“Sustainable Transport matters when it comes to improving people’s lives.” This, together with: “The transport sector is taking important action to address the two key global policy processes of 2015: sustainable development and climate change” are major findings of the 2015 SLoCaT Transport Commitments Report.
In September 2015, SLoCaT has released the second status report: Contribution of Transport Commitments to the Global Goals on Sustainable Development. The 2015 report analyzes the contribution that voluntary transport commitments are making to the Global Goals on Sustainable Development that will guide global action on development in the next 15 years. This analysis shows strong linkages between the transport commitments and the post-2015 development agenda, which can provide further impetus to the transport sector to further implementation of these commitments.
A global expansion of sustainable transport infrastructure and services is fundamental to the realization of sustainable development and climate change goals. 2015 is a critical year for these global processes, with two parallel processes to set out quantified targets and indicators to guide the directions for sustainable development and climate change action in the next 15 years: the Post-2015 Development Agenda to be finalized with the adoption of 17 Sustainable Development Goals (SDGs) in September 2015 and an anticipated global agreement on climate change expected to be reached in December 2015.

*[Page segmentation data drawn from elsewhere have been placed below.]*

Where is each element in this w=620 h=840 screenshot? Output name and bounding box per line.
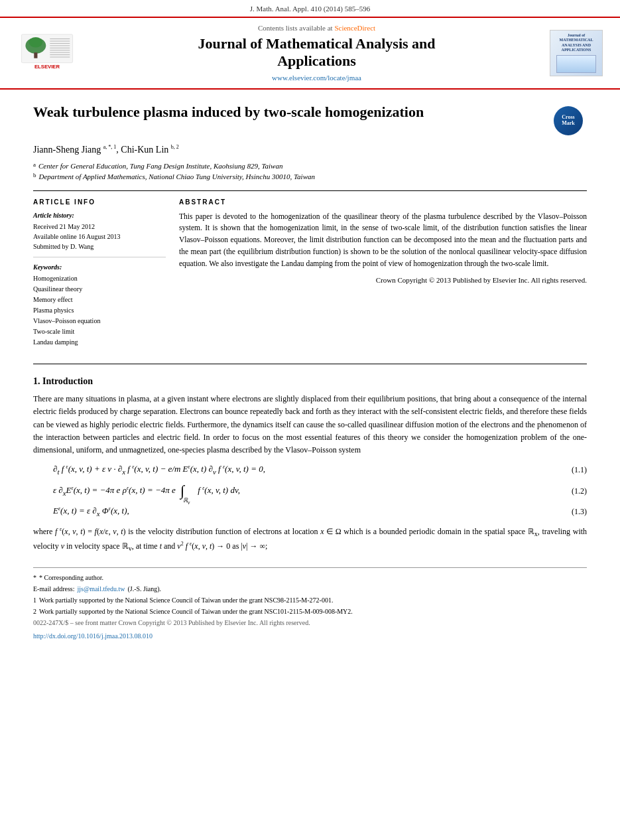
introduction-heading: 1. Introduction [33,375,587,388]
sciencedirect-brand[interactable]: ScienceDirect [334,24,375,32]
received-date: Received 21 May 2012 [33,222,166,232]
intro-paragraph-1: There are many situations in plasma, at … [33,393,587,456]
page-wrapper: J. Math. Anal. Appl. 410 (2014) 585–596 [0,0,620,840]
footer-copyright: 0022-247X/$ – see front matter Crown Cop… [33,618,587,628]
keyword-5: Vlasov–Poisson equation [33,316,166,326]
email-name: (J.-S. Jiang). [127,585,161,594]
journal-title-area: Contents lists available at ScienceDirec… [90,23,543,83]
article-footer: * * Corresponding author. E-mail address… [33,567,587,641]
journal-title: Journal of Mathematical Analysis and App… [90,35,543,70]
equation-1-2: ε ∂xEε(x, t) = −4π e ρε(x, t) = −4π e ∫ … [53,484,587,498]
history-dates: Received 21 May 2012 Available online 16… [33,222,166,251]
abstract-section: ABSTRACT This paper is devoted to the ho… [179,198,587,353]
equation-1-1-number: (1.1) [572,464,587,476]
equation-1-2-content: ε ∂xEε(x, t) = −4π e ρε(x, t) = −4π e ∫ … [53,484,240,498]
footnote-2: 2 Work partially supported by the Nation… [33,607,587,616]
keyword-3: Memory effect [33,295,166,305]
history-heading: Article history: [33,211,166,220]
journal-header: ELSEVIER Contents lists available at Sci… [0,17,620,90]
affil-a-text: Center for General Education, Tung Fang … [38,161,282,172]
footnote-star: * * Corresponding author. [33,573,587,583]
affiliations: a Center for General Education, Tung Fan… [33,161,587,182]
info-divider-1 [33,257,166,257]
citation-text: J. Math. Anal. Appl. 410 (2014) 585–596 [250,5,371,13]
abstract-copyright: Crown Copyright © 2013 Published by Else… [179,275,587,285]
divider-2 [33,364,587,364]
divider-1 [33,190,587,191]
svg-rect-3 [34,52,37,58]
keywords-list: Homogenization Quasilinear theory Memory… [33,273,166,348]
svg-text:ELSEVIER: ELSEVIER [34,64,60,70]
article-title: Weak turbulence plasma induced by two-sc… [33,103,540,122]
keyword-6: Two-scale limit [33,326,166,337]
footnote-star-text: * Corresponding author. [39,573,103,583]
equation-1-1-content: ∂t f ε(x, v, t) + ε v · ∂x f ε(x, v, t) … [53,463,265,477]
submitted-by: Submitted by D. Wang [33,242,166,251]
elsevier-logo-icon: ELSEVIER [14,33,80,73]
footnote-1: 1 Work partially supported by the Nation… [33,596,587,605]
journal-url[interactable]: www.elsevier.com/locate/jmaa [90,73,543,83]
journal-cover-area: Journal ofMATHEMATICALANALYSIS ANDAPPLIC… [550,30,609,76]
sciencedirect-label: Contents lists available at ScienceDirec… [90,23,543,33]
keywords-heading: Keywords: [33,263,166,272]
publisher-logo-area: ELSEVIER [11,33,84,73]
email-label: E-mail address: [33,585,74,594]
article-title-section: Weak turbulence plasma induced by two-sc… [33,103,587,135]
keyword-7: Landau damping [33,337,166,348]
equation-1-3: Eε(x, t) = ε ∂x Φε(x, t), (1.3) [53,505,587,519]
abstract-text: This paper is devoted to the homogenizat… [179,211,587,270]
article-info-heading: ARTICLE INFO [33,198,166,207]
equation-1-2-number: (1.2) [572,486,587,497]
crossmark-icon: CrossMark [554,106,583,135]
doi-link[interactable]: http://dx.doi.org/10.1016/j.jmaa.2013.08… [33,632,587,641]
article-content: Weak turbulence plasma induced by two-sc… [0,90,620,654]
affiliation-b: b Department of Applied Mathematics, Nat… [33,171,587,182]
available-date: Available online 16 August 2013 [33,232,166,242]
journal-cover-image: Journal ofMATHEMATICALANALYSIS ANDAPPLIC… [550,30,603,76]
info-abstract-section: ARTICLE INFO Article history: Received 2… [33,198,587,353]
email-address[interactable]: jjs@mail.tfedu.tw [77,585,125,594]
authors: Jiann-Sheng Jiang a, *, 1, Chi-Kun Lin b… [33,143,587,157]
equation-1-3-number: (1.3) [572,506,587,518]
keyword-4: Plasma physics [33,305,166,316]
footnote-2-text: Work partially supported by the National… [39,607,353,616]
keyword-2: Quasilinear theory [33,284,166,295]
abstract-heading: ABSTRACT [179,198,587,207]
top-citation-bar: J. Math. Anal. Appl. 410 (2014) 585–596 [0,0,620,17]
equation-1-1: ∂t f ε(x, v, t) + ε v · ∂x f ε(x, v, t) … [53,463,587,477]
svg-point-2 [29,37,43,47]
footnote-1-text: Work partially supported by the National… [39,596,333,605]
keyword-1: Homogenization [33,273,166,284]
footnote-email: E-mail address: jjs@mail.tfedu.tw (J.-S.… [33,585,587,594]
equation-1-3-content: Eε(x, t) = ε ∂x Φε(x, t), [53,505,129,519]
affil-b-text: Department of Applied Mathematics, Natio… [39,171,315,182]
intro-paragraph-2: where f ε(x, v, t) = f(x/ε, v, t) is the… [33,525,587,554]
article-info: ARTICLE INFO Article history: Received 2… [33,198,166,353]
crossmark-badge: CrossMark [554,106,587,135]
affiliation-a: a Center for General Education, Tung Fan… [33,161,587,172]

Sustainable transport plays a critical, cross-cutting role to facilitate the achievement of a wide range of economic, social and environment-oriented SDGs, and any attempt to achieve reductions in greenhouse gas (GHG) emissions that are required to maintain a two-degree scenario (2DS) without active involvement from the transport sector is destined to fall short.
Thus, it is clear that progress toward transport commitments made by the transport sector in the context of the 2012 United Nations Conference on Sustainable Development (Rio+20) as well as Secretary General Ban Ki-moon’s 2014 Climate Summit will determine transport’s ability to contribute to sustainable development and climate change goals from now until 2030.
The commitment process began with the United Nations Conference on Sustainable Development (Rio+20) in 2012, when SLoCaT helped to develop the first set of voluntary transport commitments to complement the formal negotiated outcome of the conference. This was followed by a second set of commitments in 2013 focusing largely on the measurement of sustainable transport initiatives. In 2014, SLoCaT helped to convene key members of the global transport community in support of Secretary General Ban Ki-moon’s Climate Summit, which triggered a new set of climate change-focused voluntary transport commitments. Now, in the lead up to the COP21 conference in December 2015, SLoCaT (at the invitation of the Lima Paris Action Agenda) is helping to advance a group of emerging commitments on low carbon transport.
Much progress has been made since we published the first status report on voluntary commitments – Creating Universal Access to Safe, Clean and Affordable Transport – in 2013. Since then, the number of core commitments has doubled to 34, and the number of organizations involved in implementing the commitments has increased to more than 100. Significantly, all but one of the commitments are still active and undertaking crucial actions to scale up sustainable transport infrastructure and services, and supportive policies and tools.